The purpose of umatrix is to be a firewall where the user can control whether to permit the web page to (temporarily) load different kinds of references. By default, only first party references are allowed. There is also a list of blacklisted items that are active by default so your web page won't load references to the blacklisted items.
Hudson Russell
Exactly the same as you use NoScript, just with more granularity. Instead of enabling scripts from a single site, you can enable different aspects from different domains. If you want to enable everything from a domain, just click the domain and it will highlight green (enabled) everything from that domain, except things that are blacklisted somewhere else. Numbers are the amount of things of that type that domain offers, for example 15 images, or 10 scripts.
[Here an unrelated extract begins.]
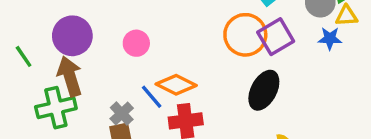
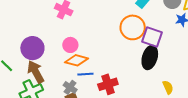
purple square: (276, 37) -> (152, 37), moved, turned -30
orange diamond: (176, 85) -> (76, 60), moved
blue line: (152, 97) -> (85, 74), turned -42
The rules then follow from this: Light green/red means it was allowed/disallowed indirectly by some rule. Strong green/red means you want to allow/disallow that group, and if rules overlap it will follow the strongest one.
Carter Jones
wow umatrix is nice and intuitive. noscript had a script lookup feature (middleclick) but it was rarely useful.
opinions on xmlhtmlreqs? some don't seem to be needed for 8ch functionality. nor does the softserve.* script (am i being anti-ethical towards a site i love?) is the browser fingerprint concept a psyop to get sheep to use tbb with noscript and httpseverywhere?